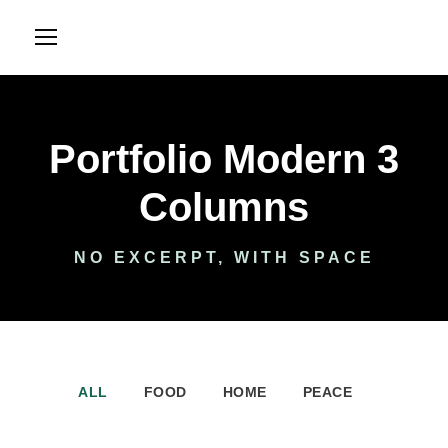
Portfolio Modern 3
Columns
NO EXCERPT, WITH SPACE
ALL
FOOD
HOME
PEACE
International KKFI event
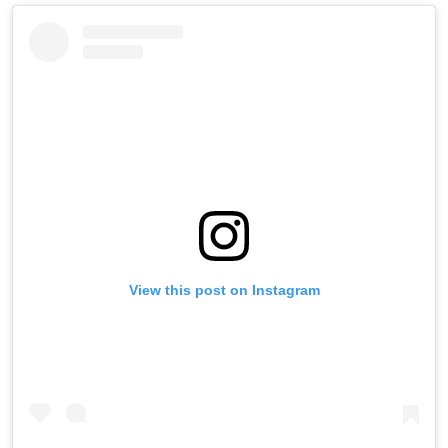
View this post on Instagram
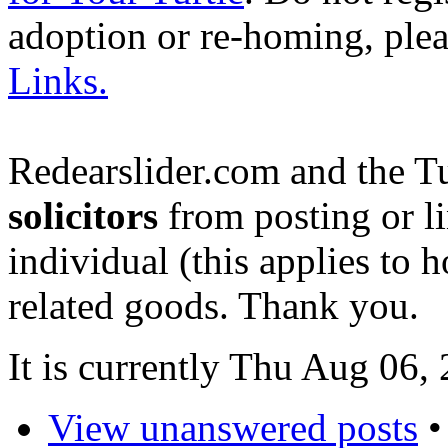
adoption or re-homing, ple
Links.
Redearslider.com and the T
solicitors
from posting or li
individual (this applies to ho
related goods. Thank you.
It is currently Thu Aug 06
View unanswered posts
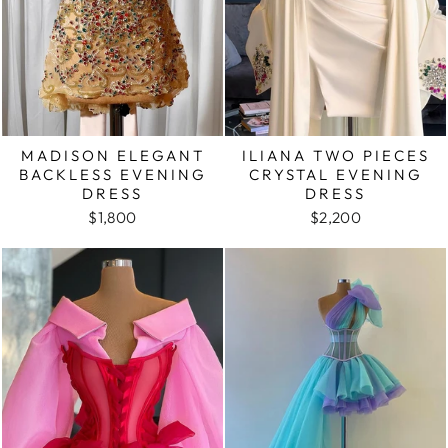
MADISON ELEGANT
ILIANA TWO PIECES
BACKLESS EVENING
CRYSTAL EVENING
DRESS
DRESS
$1,800
$2,200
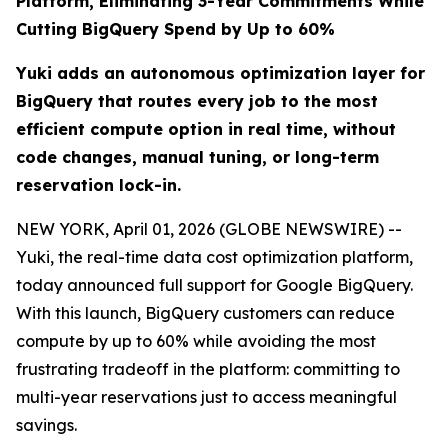
Platform, Eliminating 3-Year Commitments While
Cutting BigQuery Spend by Up to 60%
Yuki adds an autonomous optimization layer for
BigQuery that routes every job to the most
efficient compute option in real time, without
code changes, manual tuning, or long-term
reservation lock-in.
NEW YORK, April 01, 2026 (GLOBE NEWSWIRE) --
Yuki, the real-time data cost optimization platform,
today announced full support for Google BigQuery.
With this launch, BigQuery customers can reduce
compute by up to 60% while avoiding the most
frustrating tradeoff in the platform: committing to
multi-year reservations just to access meaningful
savings.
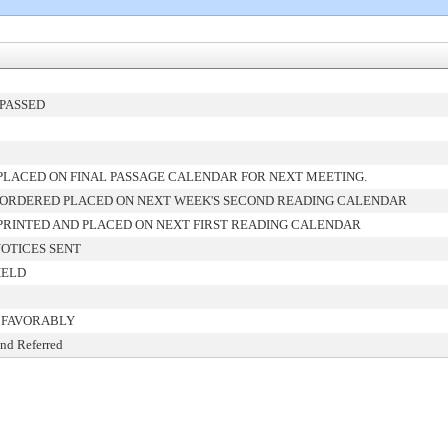
PASSED
LACED ON FINAL PASSAGE CALENDAR FOR NEXT MEETING.
 ORDERED PLACED ON NEXT WEEK'S SECOND READING CALENDAR
RINTED AND PLACED ON NEXT FIRST READING CALENDAR
OTICES SENT
HELD
 FAVORABLY
and Referred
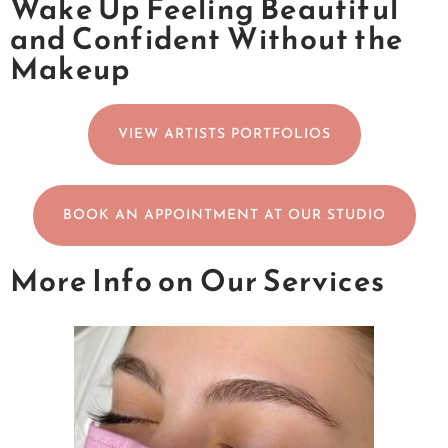
Wake Up Feeling Beautiful
and Confident Without the
Makeup
VIEW ARTISTS PORTFOLIOS
BOOK AN APPOINTMENT AT OUR STUDIO
More Info on Our Services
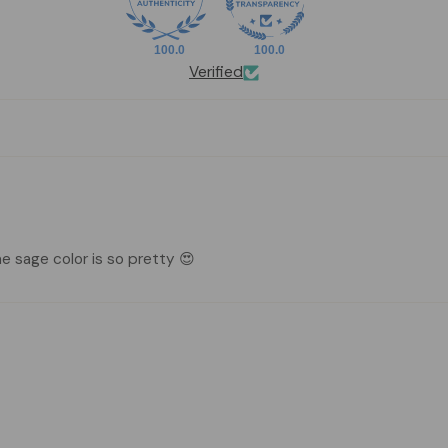
100.0
100.0
Verified
e sage color is so pretty 😍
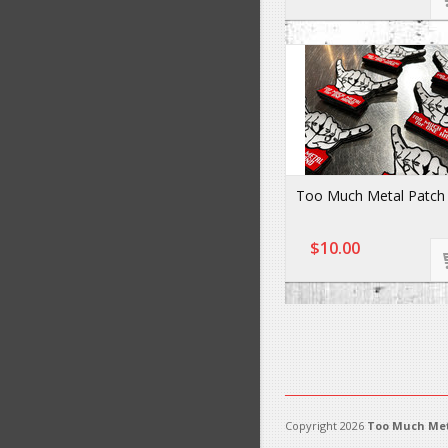
Too Much Metal Patch
$10.00
Copyright 2026
Too Much Met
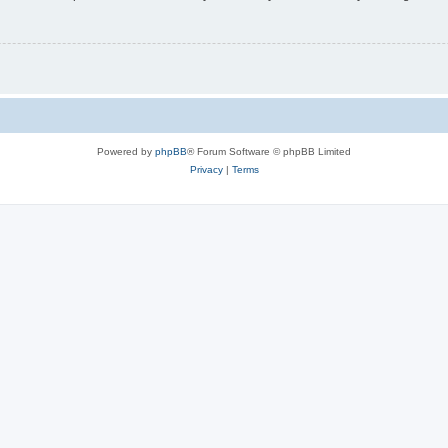
Powered by
phpBB
® Forum Software © phpBB Limited
Privacy
|
Terms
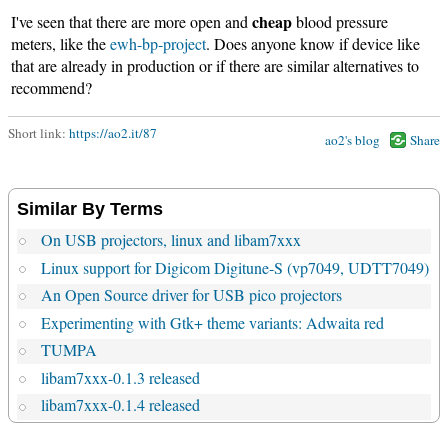
cheap
I've seen that there are more open and
blood pressure
meters, like the
ewh-bp-project
. Does anyone know if device like
that are already in production or if there are similar alternatives to
recommend?
Short link:
https://ao2.it/87
ao2's blog
Share
Similar By Terms
On USB projectors, linux and libam7xxx
Linux support for Digicom Digitune-S (vp7049, UDTT7049)
An Open Source driver for USB pico projectors
Experimenting with Gtk+ theme variants: Adwaita red
TUMPA
libam7xxx-0.1.3 released
libam7xxx-0.1.4 released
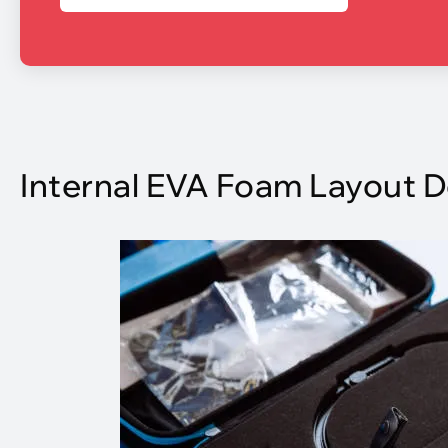
Internal EVA Foam Layout 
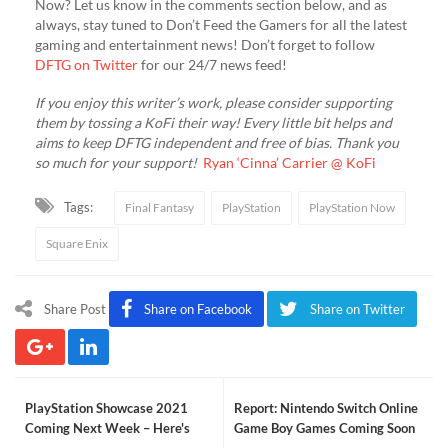
Now? Let us know in the comments section below, and as
always, stay tuned to Don’t Feed the Gamers for all the latest
gaming and entertainment news! Don’t forget to follow
DFTG on Twitter
for our 24/7 news feed!
If you enjoy this writer’s work, please consider supporting
them by tossing a KoFi their way! Every little bit helps and
aims to keep DFTG independent and free of bias. Thank you
so much for your support!
Ryan ‘Cinna’ Carrier @ KoFi
Tags:
Final Fantasy
PlayStation
PlayStation Now
Square Enix
Share Post
Share on Facebook
Share on Twitter
PlayStation Showcase 2021
Report: Nintendo Switch Online
Coming Next Week – Here's
Game Boy Games Coming Soon
How To Watch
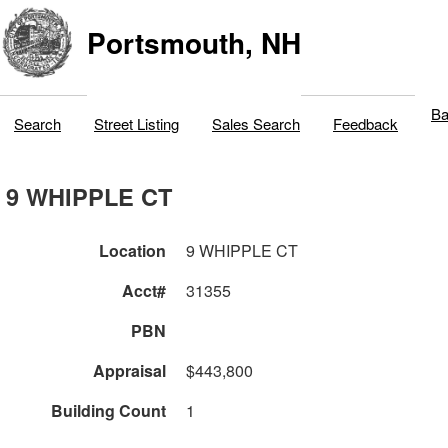
Portsmouth, NH
Ba
Search
Street Listing
Sales Search
Feedback
9 WHIPPLE CT
Location
9 WHIPPLE CT
Acct#
31355
PBN
Appraisal
$443,800
Building Count
1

━━━━━━━━

• [WHAT IS EXPECTED]:
Please give the data again in full, exactly as written, but without any images.

• [RESULT OF THIS TASK]:
Portfolio Modern 3
Columns
NO EXCERPT, WITH SPACE
ALL
FOOD
HOME
PEACE
International KKFI event
View this post on Instagram
adoption or re-homing, ple
Links.
Redearslider.com and the T
solicitors
from posting or li
individual (this applies to ho
related goods. Thank you.
It is currently Thu Aug 06
View unanswered posts
MADISON ELEGANT
ILIANA TWO PIECES
BACKLESS EVENING
CRYSTAL EVENING
DRESS
DRESS
$1,800
$2,200
Platform, Eliminating 3-Year Commitments While
Cutting BigQuery Spend by Up to 60%
Yuki adds an autonomous optimization layer for
BigQuery that routes every job to the most
efficient compute option in real time, without
code changes, manual tuning, or long-term
reservation lock-in.
NEW YORK, April 01, 2026 (GLOBE NEWSWIRE) --
Yuki, the real-time data cost optimization platform,
today announced full support for Google BigQuery.
With this launch, BigQuery customers can reduce
compute by up to 60% while avoiding the most
frustrating tradeoff in the platform: committing to
multi-year reservations just to access meaningful
savings.
PASSED
LACED ON FINAL PASSAGE CALENDAR FOR NEXT MEETING.
 ORDERED PLACED ON NEXT WEEK'S SECOND READING CALENDAR
RINTED AND PLACED ON NEXT FIRST READING CALENDAR
OTICES SENT
HELD
 FAVORABLY
and Referred
Wake Up Feeling Beautiful
and Confident Without the
Makeup
VIEW ARTISTS PORTFOLIOS
BOOK AN APPOINTMENT AT OUR STUDIO
More Info on Our Services
100.0
100.0
Verified
e sage color is so pretty 😍
Too Much Metal Patch
$10.00
Copyright 2026
Too Much Met
Powered by
phpBB
® Forum Software © phpBB Limited
Privacy
|
Terms
cheap
I've seen that there are more open and
blood pressure
meters, like the
ewh-bp-project
. Does anyone know if device like
that are already in production or if there are similar alternatives to
recommend?
Short link:
https://ao2.it/87
ao2's blog
Share
Similar By Terms
On USB projectors, linux and libam7xxx
Linux support for Digicom Digitune-S (vp7049, UDTT7049)
An Open Source driver for USB pico projectors
Experimenting with Gtk+ theme variants: Adwaita red
TUMPA
libam7xxx-0.1.3 released
libam7xxx-0.1.4 released
Internal EVA Foam Layout 
Now? Let us know in the comments section below, and as
always, stay tuned to Don’t Feed the Gamers for all the latest
gaming and entertainment news! Don’t forget to follow
DFTG on Twitter
for our 24/7 news feed!
If you enjoy this writer’s work, please consider supporting
them by tossing a KoFi their way! Every little bit helps and
aims to keep DFTG independent and free of bias. Thank you
so much for your support!
Ryan ‘Cinna’ Carrier @ KoFi
Tags:
Final Fantasy
PlayStation
PlayStation Now
Square Enix
Share Post
Share on Facebook
Share on Twitter
PlayStation Showcase 2021
Report: Nintendo Switch Online
Coming Next Week – Here's
Game Boy Games Coming Soon
How To Watch
Portsmouth, NH
Ba
Search
Street Listing
Sales Search
Feedback
9 WHIPPLE CT
Location
9 WHIPPLE CT
Acct#
31355
PBN
Appraisal
$443,800
Building Count
1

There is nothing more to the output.